I'm not so jaded. For me, it's heavenly up here, in Beaumont en Auge.
And the village itself? Not sure how any of us felt about the MOST CHARMING label. Here, take a look:
It was pretty alright, but then, so many of these villages are lovely. And besides, we were too hungry to chew over the matter of labels. We wanted dejeuner (lunch)! We find the one open eatery and settled in among the men and women of Beaumont en Auge. Here, you see mostly muscled men. I assure you, at some tables, there were women. An older mother and her son, both with their dogs. A couple. And us.
The food? Here are my choices:
(The hearty men ate heartier dishes -- meats and gizzards and such; I didn't notice the plates of the mother and son, but I did note that one of their dogs liked a morcel, and French dogs are fussy so I am certain it was good.)
Afterwards, well, one had to get back. There was mention of a taxi maybe, but that thought drifted toward the sea as Beaumont was low on taxi stands. In villages of about 52, you just don’t have much use for cabs.

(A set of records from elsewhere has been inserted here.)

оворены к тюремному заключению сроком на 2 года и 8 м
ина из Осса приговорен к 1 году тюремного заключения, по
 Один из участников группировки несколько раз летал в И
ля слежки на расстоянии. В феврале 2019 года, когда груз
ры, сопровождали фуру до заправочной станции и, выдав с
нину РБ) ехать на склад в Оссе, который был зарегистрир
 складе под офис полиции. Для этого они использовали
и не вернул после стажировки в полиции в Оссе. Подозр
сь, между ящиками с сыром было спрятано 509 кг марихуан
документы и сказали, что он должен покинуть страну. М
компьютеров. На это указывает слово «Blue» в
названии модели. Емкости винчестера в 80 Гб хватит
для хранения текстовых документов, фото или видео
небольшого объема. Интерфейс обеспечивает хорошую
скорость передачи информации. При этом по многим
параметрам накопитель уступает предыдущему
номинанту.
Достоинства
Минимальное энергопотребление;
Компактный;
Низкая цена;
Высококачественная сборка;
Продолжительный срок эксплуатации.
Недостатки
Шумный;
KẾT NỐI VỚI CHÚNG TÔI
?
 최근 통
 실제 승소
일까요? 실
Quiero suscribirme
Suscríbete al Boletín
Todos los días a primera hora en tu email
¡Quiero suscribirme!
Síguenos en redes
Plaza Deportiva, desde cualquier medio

More fruitful shopping, so to speak (I'm feeling so clever now, long after midnight) was accomplished at a local clothing store where everything was tres cheap and billowy and cottony. Sort of like this frock (in an antique shop next door), except much more au currant:
In Pont l’Eveque, we compensated for the absence of cheese makers (they’re all outside the town, which figures as cheese makers are often where the milk is) by visiting a Calvados distillery. We sampled the stuff, but I myself will admit to not appreciating anything that is that potent and so one of us purchased small quantities for gift purposes while the others delighted in being offered free samples of everything in very large glasses.
And then it was time to leave. Except, perhaps you have not been reading this blog carefully or for a long time and so you do not know that I am notoriously inaccurate in reading French bus schedules. I always miss the pertinent piece of information, like that the bus takes a vacation on Wednesdays and this happens to be Wednesday, or that the bus does not stop at this particular stop on any evening run and here we are – stupidly waiting at evening time.

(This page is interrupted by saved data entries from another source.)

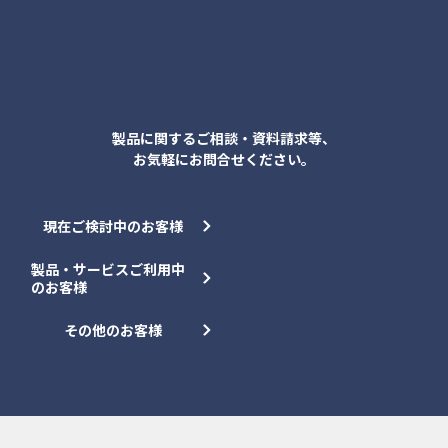
各種お問合せ
製品に関するご相談・資料請求等、
お気軽にお問合せください。
現在ご検討中のお客様
製品・サービスご利用中
のお客様
その他のお客様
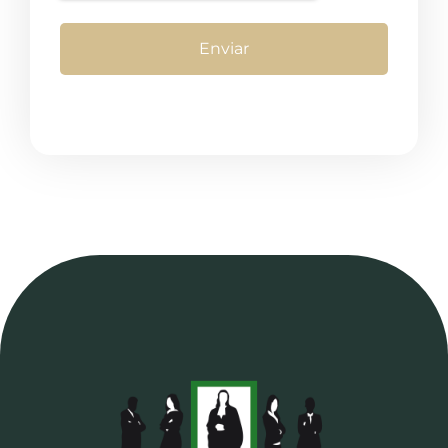
Enviar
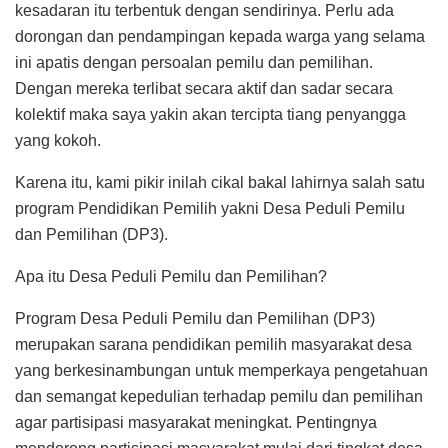
kesadaran itu terbentuk dengan sendirinya. Perlu ada
dorongan dan pendampingan kepada warga yang selama
ini apatis dengan persoalan pemilu dan pemilihan.
Dengan mereka terlibat secara aktif dan sadar secara
kolektif maka saya yakin akan tercipta tiang penyangga
yang kokoh.
Karena itu, kami pikir inilah cikal bakal lahirnya salah satu
program Pendidikan Pemilih yakni Desa Peduli Pemilu
dan Pemilihan (DP3).
Apa itu Desa Peduli Pemilu dan Pemilihan?
Program Desa Peduli Pemilu dan Pemilihan (DP3)
merupakan sarana pendidikan pemilih masyarakat desa
yang berkesinambungan untuk memperkaya pengetahuan
dan semangat kepedulian terhadap pemilu dan pemilihan
agar partisipasi masyarakat meningkat. Pentingnya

The point is, it took almost as long to finally get ourselves on the seats of a bus to Honfleur as it takes a meringue to bake to a fine crisp texture.
Back in our home town, we bought Pont l’Eveque cheese and many other things and one of us opened her secret bottle of champagne (well, not too secret – everyone at the b&b knew about it after all) and we ate and chatted until I pushed back my chair and retired, to go off and post. Loyal to Ocean readers, to the core.